## The task
Each entry must be output exactly as it appears.

## Exercise inputs
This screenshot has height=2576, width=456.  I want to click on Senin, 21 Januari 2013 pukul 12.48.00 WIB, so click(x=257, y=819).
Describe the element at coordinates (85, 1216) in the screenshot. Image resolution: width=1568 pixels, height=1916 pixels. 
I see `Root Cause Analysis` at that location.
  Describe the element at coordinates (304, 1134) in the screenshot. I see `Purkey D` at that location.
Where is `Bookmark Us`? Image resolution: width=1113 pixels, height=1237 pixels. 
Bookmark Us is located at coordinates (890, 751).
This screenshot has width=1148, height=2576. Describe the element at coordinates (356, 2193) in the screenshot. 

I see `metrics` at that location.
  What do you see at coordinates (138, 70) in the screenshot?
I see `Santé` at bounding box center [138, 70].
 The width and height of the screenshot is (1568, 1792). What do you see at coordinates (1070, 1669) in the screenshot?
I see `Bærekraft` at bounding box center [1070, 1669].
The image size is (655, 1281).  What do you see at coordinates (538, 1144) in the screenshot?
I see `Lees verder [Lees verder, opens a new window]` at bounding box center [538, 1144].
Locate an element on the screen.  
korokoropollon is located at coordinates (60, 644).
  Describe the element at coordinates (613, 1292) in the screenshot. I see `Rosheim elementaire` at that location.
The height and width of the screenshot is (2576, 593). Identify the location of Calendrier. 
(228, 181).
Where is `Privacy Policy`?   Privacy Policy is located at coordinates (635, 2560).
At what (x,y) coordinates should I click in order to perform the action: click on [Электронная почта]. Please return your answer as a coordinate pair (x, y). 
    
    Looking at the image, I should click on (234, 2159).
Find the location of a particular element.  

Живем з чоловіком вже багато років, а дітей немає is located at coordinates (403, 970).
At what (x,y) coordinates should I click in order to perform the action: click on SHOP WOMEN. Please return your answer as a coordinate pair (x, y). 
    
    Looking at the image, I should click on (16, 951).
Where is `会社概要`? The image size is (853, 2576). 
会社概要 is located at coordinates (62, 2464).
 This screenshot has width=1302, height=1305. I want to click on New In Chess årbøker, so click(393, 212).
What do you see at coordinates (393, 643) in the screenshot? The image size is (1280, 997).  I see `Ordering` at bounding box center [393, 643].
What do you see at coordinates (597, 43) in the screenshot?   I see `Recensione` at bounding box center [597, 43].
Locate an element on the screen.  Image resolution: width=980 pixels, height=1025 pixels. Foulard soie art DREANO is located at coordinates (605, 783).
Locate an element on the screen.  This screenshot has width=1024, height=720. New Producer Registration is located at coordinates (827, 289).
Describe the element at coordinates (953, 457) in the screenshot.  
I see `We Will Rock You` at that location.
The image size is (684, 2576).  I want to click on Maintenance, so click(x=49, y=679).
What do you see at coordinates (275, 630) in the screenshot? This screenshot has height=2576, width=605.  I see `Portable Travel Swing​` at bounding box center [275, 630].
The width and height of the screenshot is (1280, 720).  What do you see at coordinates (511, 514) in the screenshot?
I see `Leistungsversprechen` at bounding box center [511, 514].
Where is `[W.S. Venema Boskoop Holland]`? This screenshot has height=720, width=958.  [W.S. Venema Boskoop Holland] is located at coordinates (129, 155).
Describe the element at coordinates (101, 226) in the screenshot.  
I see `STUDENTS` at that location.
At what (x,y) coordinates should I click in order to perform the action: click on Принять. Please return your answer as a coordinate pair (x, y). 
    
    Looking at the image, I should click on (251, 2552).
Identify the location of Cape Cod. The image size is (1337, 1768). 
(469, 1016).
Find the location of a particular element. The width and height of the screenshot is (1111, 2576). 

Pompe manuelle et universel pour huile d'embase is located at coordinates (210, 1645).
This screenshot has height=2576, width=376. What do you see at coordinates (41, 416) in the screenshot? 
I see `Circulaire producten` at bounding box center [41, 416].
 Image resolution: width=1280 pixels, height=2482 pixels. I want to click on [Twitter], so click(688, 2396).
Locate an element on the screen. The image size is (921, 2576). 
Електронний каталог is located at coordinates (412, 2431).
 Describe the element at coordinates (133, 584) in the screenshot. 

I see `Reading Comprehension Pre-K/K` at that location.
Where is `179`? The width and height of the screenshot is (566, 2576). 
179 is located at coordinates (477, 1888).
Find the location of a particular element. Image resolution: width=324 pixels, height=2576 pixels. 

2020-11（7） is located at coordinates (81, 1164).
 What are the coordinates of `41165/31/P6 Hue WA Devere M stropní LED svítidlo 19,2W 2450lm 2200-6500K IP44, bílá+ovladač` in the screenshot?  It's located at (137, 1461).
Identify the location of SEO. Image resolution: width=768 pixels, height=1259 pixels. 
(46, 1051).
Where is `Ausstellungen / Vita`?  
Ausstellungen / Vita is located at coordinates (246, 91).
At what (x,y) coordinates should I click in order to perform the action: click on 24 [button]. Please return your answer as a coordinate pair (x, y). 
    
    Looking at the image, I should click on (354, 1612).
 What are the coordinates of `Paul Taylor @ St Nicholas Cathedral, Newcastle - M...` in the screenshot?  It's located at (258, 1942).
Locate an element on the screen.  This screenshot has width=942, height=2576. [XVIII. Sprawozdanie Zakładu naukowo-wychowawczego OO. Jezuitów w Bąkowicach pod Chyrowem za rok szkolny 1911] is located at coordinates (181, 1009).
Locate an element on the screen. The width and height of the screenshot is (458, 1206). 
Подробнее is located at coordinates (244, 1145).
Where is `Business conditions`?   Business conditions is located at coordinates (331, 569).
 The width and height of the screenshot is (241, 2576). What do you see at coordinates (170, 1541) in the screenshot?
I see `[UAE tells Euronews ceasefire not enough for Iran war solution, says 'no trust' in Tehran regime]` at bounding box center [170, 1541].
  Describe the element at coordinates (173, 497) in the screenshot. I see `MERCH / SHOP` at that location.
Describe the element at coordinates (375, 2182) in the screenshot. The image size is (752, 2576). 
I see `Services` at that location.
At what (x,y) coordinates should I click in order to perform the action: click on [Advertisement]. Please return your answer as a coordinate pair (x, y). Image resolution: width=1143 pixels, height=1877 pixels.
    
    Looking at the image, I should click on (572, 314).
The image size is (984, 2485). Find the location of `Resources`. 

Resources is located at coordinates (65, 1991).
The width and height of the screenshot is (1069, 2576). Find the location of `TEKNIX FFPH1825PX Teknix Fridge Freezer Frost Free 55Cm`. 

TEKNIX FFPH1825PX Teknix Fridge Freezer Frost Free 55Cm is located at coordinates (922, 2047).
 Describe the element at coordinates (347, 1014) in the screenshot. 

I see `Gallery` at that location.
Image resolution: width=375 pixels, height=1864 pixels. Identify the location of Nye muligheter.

## Written solution
This screenshot has height=2576, width=456.  I want to click on Senin, 21 Januari 2013 pukul 12.48.00 WIB, so click(x=257, y=819).
Describe the element at coordinates (85, 1216) in the screenshot. Image resolution: width=1568 pixels, height=1916 pixels. 
I see `Root Cause Analysis` at that location.
  Describe the element at coordinates (304, 1134) in the screenshot. I see `Purkey D` at that location.
Where is `Bookmark Us`? Image resolution: width=1113 pixels, height=1237 pixels. 
Bookmark Us is located at coordinates (890, 751).
This screenshot has width=1148, height=2576. Describe the element at coordinates (356, 2193) in the screenshot. 

I see `metrics` at that location.
  What do you see at coordinates (138, 70) in the screenshot?
I see `Santé` at bounding box center [138, 70].
 The width and height of the screenshot is (1568, 1792). What do you see at coordinates (1070, 1669) in the screenshot?
I see `Bærekraft` at bounding box center [1070, 1669].
The image size is (655, 1281).  What do you see at coordinates (538, 1144) in the screenshot?
I see `Lees verder [Lees verder, opens a new window]` at bounding box center [538, 1144].
Locate an element on the screen.  
korokoropollon is located at coordinates (60, 644).
  Describe the element at coordinates (613, 1292) in the screenshot. I see `Rosheim elementaire` at that location.
The height and width of the screenshot is (2576, 593). Identify the location of Calendrier. 
(228, 181).
Where is `Privacy Policy`?   Privacy Policy is located at coordinates (635, 2560).
At what (x,y) coordinates should I click in order to perform the action: click on [Электронная почта]. Please return your answer as a coordinate pair (x, y). 
    
    Looking at the image, I should click on (234, 2159).
Find the location of a particular element.  

Живем з чоловіком вже багато років, а дітей немає is located at coordinates (403, 970).
At what (x,y) coordinates should I click in order to perform the action: click on SHOP WOMEN. Please return your answer as a coordinate pair (x, y). 
    
    Looking at the image, I should click on (16, 951).
Where is `会社概要`? The image size is (853, 2576). 
会社概要 is located at coordinates (62, 2464).
 This screenshot has width=1302, height=1305. I want to click on New In Chess årbøker, so click(393, 212).
What do you see at coordinates (393, 643) in the screenshot? The image size is (1280, 997).  I see `Ordering` at bounding box center [393, 643].
What do you see at coordinates (597, 43) in the screenshot?   I see `Recensione` at bounding box center [597, 43].
Locate an element on the screen.  Image resolution: width=980 pixels, height=1025 pixels. Foulard soie art DREANO is located at coordinates (605, 783).
Locate an element on the screen.  This screenshot has width=1024, height=720. New Producer Registration is located at coordinates (827, 289).
Describe the element at coordinates (953, 457) in the screenshot.  
I see `We Will Rock You` at that location.
The image size is (684, 2576).  I want to click on Maintenance, so click(x=49, y=679).
What do you see at coordinates (275, 630) in the screenshot? This screenshot has height=2576, width=605.  I see `Portable Travel Swing​` at bounding box center [275, 630].
The width and height of the screenshot is (1280, 720).  What do you see at coordinates (511, 514) in the screenshot?
I see `Leistungsversprechen` at bounding box center [511, 514].
Where is `[W.S. Venema Boskoop Holland]`? This screenshot has height=720, width=958.  [W.S. Venema Boskoop Holland] is located at coordinates (129, 155).
Describe the element at coordinates (101, 226) in the screenshot.  
I see `STUDENTS` at that location.
At what (x,y) coordinates should I click in order to perform the action: click on Принять. Please return your answer as a coordinate pair (x, y). 
    
    Looking at the image, I should click on (251, 2552).
Identify the location of Cape Cod. The image size is (1337, 1768). 
(469, 1016).
Find the location of a particular element. The width and height of the screenshot is (1111, 2576). 

Pompe manuelle et universel pour huile d'embase is located at coordinates (210, 1645).
This screenshot has height=2576, width=376. What do you see at coordinates (41, 416) in the screenshot? 
I see `Circulaire producten` at bounding box center [41, 416].
 Image resolution: width=1280 pixels, height=2482 pixels. I want to click on [Twitter], so click(688, 2396).
Locate an element on the screen. The image size is (921, 2576). 
Електронний каталог is located at coordinates (412, 2431).
 Describe the element at coordinates (133, 584) in the screenshot. 

I see `Reading Comprehension Pre-K/K` at that location.
Where is `179`? The width and height of the screenshot is (566, 2576). 
179 is located at coordinates (477, 1888).
Find the location of a particular element. Image resolution: width=324 pixels, height=2576 pixels. 

2020-11（7） is located at coordinates (81, 1164).
 What are the coordinates of `41165/31/P6 Hue WA Devere M stropní LED svítidlo 19,2W 2450lm 2200-6500K IP44, bílá+ovladač` in the screenshot?  It's located at (137, 1461).
Identify the location of SEO. Image resolution: width=768 pixels, height=1259 pixels. 
(46, 1051).
Where is `Ausstellungen / Vita`?  
Ausstellungen / Vita is located at coordinates (246, 91).
At what (x,y) coordinates should I click in order to perform the action: click on 24 [button]. Please return your answer as a coordinate pair (x, y). 
    
    Looking at the image, I should click on (354, 1612).
 What are the coordinates of `Paul Taylor @ St Nicholas Cathedral, Newcastle - M...` in the screenshot?  It's located at (258, 1942).
Locate an element on the screen.  This screenshot has width=942, height=2576. [XVIII. Sprawozdanie Zakładu naukowo-wychowawczego OO. Jezuitów w Bąkowicach pod Chyrowem za rok szkolny 1911] is located at coordinates (181, 1009).
Locate an element on the screen. The width and height of the screenshot is (458, 1206). 
Подробнее is located at coordinates (244, 1145).
Where is `Business conditions`?   Business conditions is located at coordinates (331, 569).
 The width and height of the screenshot is (241, 2576). What do you see at coordinates (170, 1541) in the screenshot?
I see `[UAE tells Euronews ceasefire not enough for Iran war solution, says 'no trust' in Tehran regime]` at bounding box center [170, 1541].
  Describe the element at coordinates (173, 497) in the screenshot. I see `MERCH / SHOP` at that location.
Describe the element at coordinates (375, 2182) in the screenshot. The image size is (752, 2576). 
I see `Services` at that location.
At what (x,y) coordinates should I click in order to perform the action: click on [Advertisement]. Please return your answer as a coordinate pair (x, y). Image resolution: width=1143 pixels, height=1877 pixels.
    
    Looking at the image, I should click on (572, 314).
The image size is (984, 2485). Find the location of `Resources`. 

Resources is located at coordinates (65, 1991).
The width and height of the screenshot is (1069, 2576). Find the location of `TEKNIX FFPH1825PX Teknix Fridge Freezer Frost Free 55Cm`. 

TEKNIX FFPH1825PX Teknix Fridge Freezer Frost Free 55Cm is located at coordinates (922, 2047).
 Describe the element at coordinates (347, 1014) in the screenshot. 

I see `Gallery` at that location.
Image resolution: width=375 pixels, height=1864 pixels. Identify the location of Nye muligheter.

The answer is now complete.